=== EXERCISE MATERIAL ===
__________________________________________________
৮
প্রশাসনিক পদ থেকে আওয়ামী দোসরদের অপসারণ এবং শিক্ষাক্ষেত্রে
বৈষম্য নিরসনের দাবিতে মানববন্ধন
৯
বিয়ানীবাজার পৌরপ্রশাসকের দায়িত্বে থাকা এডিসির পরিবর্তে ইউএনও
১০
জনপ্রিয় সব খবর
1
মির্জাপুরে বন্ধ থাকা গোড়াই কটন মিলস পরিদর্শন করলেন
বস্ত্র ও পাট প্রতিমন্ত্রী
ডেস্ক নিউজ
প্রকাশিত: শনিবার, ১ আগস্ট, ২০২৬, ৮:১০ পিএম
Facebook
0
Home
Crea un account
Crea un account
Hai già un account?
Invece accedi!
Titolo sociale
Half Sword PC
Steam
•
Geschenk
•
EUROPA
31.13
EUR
__________________________________________________
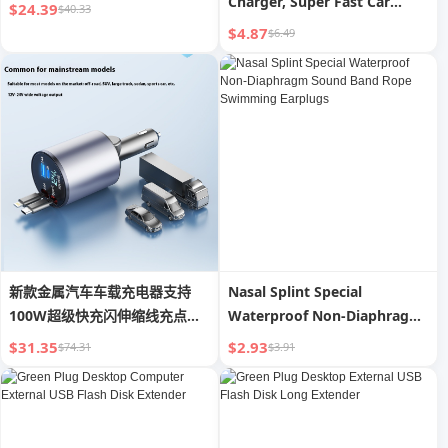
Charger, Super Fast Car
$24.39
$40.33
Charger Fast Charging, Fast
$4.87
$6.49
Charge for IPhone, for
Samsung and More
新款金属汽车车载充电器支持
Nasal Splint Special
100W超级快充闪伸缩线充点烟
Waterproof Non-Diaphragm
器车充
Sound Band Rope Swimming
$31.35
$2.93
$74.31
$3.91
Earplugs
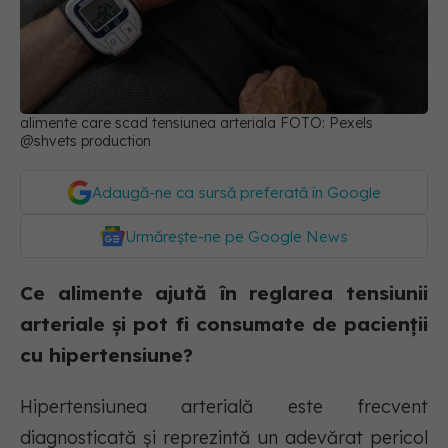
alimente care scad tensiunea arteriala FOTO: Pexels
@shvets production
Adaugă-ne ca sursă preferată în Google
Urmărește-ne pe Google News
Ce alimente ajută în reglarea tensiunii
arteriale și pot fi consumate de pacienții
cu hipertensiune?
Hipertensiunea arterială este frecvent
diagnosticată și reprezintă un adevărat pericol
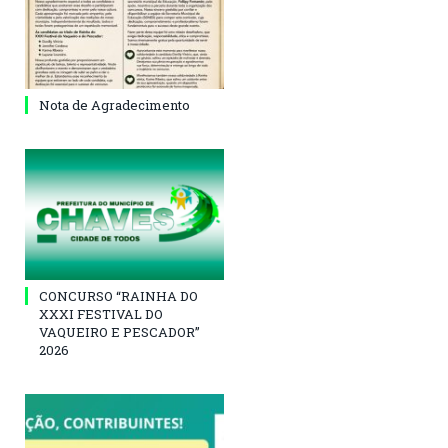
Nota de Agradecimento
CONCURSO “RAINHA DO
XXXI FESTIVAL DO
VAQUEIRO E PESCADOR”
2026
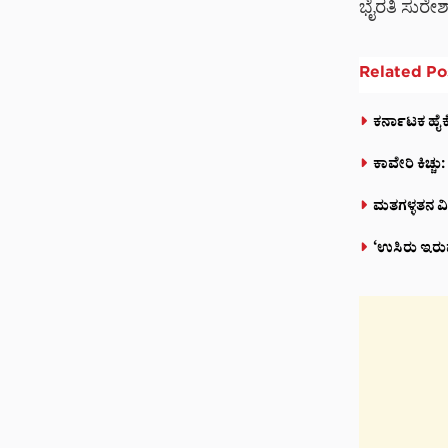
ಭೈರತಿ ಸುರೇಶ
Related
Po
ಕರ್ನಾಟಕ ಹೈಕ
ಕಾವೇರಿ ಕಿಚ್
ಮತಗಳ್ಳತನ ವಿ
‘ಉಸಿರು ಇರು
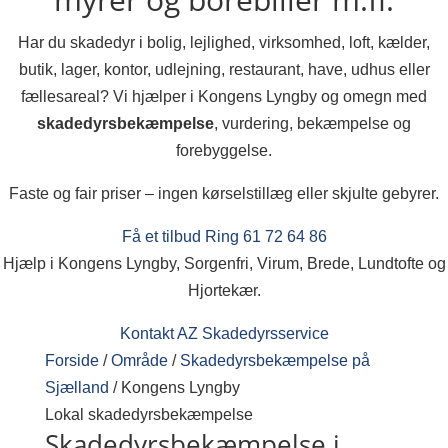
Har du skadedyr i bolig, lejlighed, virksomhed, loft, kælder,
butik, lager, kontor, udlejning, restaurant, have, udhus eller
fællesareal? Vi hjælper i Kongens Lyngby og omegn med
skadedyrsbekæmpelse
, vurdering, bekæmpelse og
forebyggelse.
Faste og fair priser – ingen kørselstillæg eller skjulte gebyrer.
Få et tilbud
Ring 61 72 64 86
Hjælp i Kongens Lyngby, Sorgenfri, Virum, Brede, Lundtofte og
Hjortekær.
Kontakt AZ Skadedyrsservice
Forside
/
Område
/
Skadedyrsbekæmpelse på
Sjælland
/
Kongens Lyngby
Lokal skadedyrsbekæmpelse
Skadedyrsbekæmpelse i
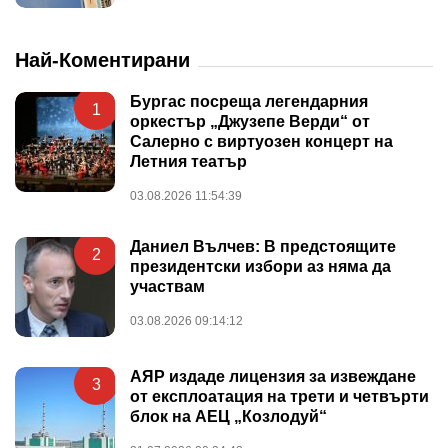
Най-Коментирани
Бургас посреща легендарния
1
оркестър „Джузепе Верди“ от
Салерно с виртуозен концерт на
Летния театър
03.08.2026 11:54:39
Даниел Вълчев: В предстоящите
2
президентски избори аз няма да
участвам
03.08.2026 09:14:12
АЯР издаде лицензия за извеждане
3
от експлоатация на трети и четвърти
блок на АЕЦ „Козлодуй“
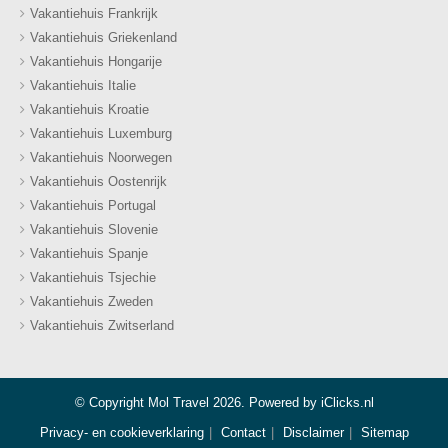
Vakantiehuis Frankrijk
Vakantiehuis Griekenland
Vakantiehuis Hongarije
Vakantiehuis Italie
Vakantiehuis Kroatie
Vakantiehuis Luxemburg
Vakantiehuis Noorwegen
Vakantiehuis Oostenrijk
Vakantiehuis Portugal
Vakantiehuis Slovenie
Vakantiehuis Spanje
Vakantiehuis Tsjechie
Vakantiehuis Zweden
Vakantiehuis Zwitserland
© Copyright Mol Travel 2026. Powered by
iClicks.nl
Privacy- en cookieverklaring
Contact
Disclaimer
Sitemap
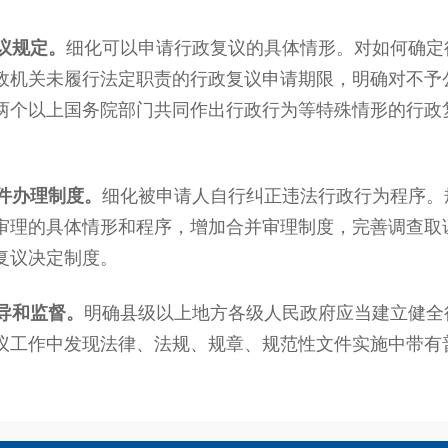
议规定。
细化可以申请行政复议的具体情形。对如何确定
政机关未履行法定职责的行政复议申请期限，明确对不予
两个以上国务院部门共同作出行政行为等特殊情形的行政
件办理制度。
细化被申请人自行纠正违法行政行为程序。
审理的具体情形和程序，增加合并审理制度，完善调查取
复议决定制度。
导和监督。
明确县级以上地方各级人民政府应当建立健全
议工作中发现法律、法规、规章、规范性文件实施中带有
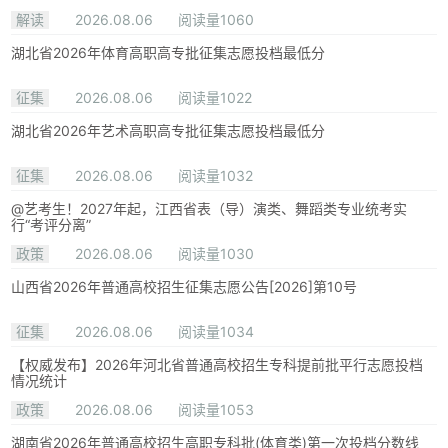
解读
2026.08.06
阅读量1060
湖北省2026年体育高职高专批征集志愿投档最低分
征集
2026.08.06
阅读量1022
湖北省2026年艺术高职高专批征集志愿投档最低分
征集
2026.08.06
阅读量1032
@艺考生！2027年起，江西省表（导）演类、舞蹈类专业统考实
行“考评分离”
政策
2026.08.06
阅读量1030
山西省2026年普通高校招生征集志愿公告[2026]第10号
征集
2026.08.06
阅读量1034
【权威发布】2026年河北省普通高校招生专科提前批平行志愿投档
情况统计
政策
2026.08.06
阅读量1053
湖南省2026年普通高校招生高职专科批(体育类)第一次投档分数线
__________________________________________________
=== WHAT THE TASK ASKS ===
Could you set down, exactly as written, the lines above between the one holding "湖北省2026年艺术高职高专批征集志愿投档最低分" and the one holding "湖南省2026年普通高校招生高职专科批(体育类)第一次投档分数线", inclusive, and nothing more?

=== ANSWER BELOW ===
湖北省2026年艺术高职高专批征集志愿投档最低分
征集
2026.08.06
阅读量1032
@艺考生！2027年起，江西省表（导）演类、舞蹈类专业统考实
行“考评分离”
政策
2026.08.06
阅读量1030
山西省2026年普通高校招生征集志愿公告[2026]第10号
征集
2026.08.06
阅读量1034
【权威发布】2026年河北省普通高校招生专科提前批平行志愿投档
情况统计
政策
2026.08.06
阅读量1053
湖南省2026年普通高校招生高职专科批(体育类)第一次投档分数线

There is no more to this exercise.